■ **Data listing**:
═══
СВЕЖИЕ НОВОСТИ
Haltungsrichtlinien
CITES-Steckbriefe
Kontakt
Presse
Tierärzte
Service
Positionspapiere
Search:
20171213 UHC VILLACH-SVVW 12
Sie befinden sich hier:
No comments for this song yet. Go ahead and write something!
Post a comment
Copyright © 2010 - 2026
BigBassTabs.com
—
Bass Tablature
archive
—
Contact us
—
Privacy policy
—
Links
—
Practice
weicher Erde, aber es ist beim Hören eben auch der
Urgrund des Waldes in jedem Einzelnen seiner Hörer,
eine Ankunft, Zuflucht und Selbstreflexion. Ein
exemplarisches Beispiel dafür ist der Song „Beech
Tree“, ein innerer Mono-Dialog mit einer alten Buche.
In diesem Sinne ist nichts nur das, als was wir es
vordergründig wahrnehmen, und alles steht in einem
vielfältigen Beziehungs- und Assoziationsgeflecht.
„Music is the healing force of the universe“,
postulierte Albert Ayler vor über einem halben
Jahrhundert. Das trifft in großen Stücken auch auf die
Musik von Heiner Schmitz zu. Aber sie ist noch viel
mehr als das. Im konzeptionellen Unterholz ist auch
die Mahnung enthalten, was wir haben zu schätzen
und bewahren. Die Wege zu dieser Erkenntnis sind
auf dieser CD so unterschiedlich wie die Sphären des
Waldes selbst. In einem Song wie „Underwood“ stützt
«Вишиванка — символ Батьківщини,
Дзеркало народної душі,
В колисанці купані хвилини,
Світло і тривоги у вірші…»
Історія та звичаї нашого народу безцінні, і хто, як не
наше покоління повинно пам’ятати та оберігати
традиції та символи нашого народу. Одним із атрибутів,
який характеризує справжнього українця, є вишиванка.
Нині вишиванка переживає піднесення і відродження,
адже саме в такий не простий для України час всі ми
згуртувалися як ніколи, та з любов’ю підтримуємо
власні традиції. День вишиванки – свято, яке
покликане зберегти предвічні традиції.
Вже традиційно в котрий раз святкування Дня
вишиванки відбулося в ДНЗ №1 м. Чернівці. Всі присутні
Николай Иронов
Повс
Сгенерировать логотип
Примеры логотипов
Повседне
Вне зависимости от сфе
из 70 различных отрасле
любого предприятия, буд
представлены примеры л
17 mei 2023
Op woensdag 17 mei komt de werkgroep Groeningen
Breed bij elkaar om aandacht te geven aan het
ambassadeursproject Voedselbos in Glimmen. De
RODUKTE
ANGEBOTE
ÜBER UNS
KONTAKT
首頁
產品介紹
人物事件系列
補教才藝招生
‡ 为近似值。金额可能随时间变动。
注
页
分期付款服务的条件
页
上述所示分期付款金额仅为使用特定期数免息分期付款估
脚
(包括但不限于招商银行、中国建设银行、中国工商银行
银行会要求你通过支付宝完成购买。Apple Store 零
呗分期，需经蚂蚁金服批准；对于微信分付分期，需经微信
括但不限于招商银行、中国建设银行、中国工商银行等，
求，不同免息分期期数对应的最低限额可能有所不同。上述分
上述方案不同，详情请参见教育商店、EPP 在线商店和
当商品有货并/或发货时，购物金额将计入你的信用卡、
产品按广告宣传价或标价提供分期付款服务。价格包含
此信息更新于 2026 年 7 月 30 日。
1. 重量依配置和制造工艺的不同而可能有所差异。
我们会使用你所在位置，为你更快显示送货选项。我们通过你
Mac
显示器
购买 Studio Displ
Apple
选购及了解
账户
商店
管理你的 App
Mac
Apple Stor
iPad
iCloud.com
═══
■ **Directions for this task**:
Considering the records above, how many lines hold "нашого"? Please answer with only the number.

■ **Answer box**:
2